__Instructions to follow__. Please transcribe every entry below exactly, without including the pictures.

(Saved entries)

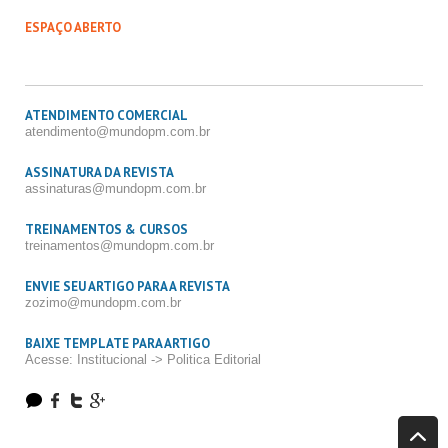
ESPAÇO ABERTO
ATENDIMENTO COMERCIAL
atendimento@mundopm.com.br
ASSINATURA DA REVISTA
assinaturas@mundopm.com.br
TREINAMENTOS & CURSOS
treinamentos@mundopm.com.br
ENVIE SEU ARTIGO PARA A REVISTA
zozimo@mundopm.com.br
BAIXE TEMPLATE PARA ARTIGO
Acesse: Institucional -> Politica Editorial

__Exercise output__.
ESPAÇO ABERTO
ATENDIMENTO COMERCIAL
atendimento@mundopm.com.br
ASSINATURA DA REVISTA
assinaturas@mundopm.com.br
TREINAMENTOS & CURSOS
treinamentos@mundopm.com.br
ENVIE SEU ARTIGO PARA A REVISTA
zozimo@mundopm.com.br
BAIXE TEMPLATE PARA ARTIGO
Acesse: Institucional -> Politica Editorial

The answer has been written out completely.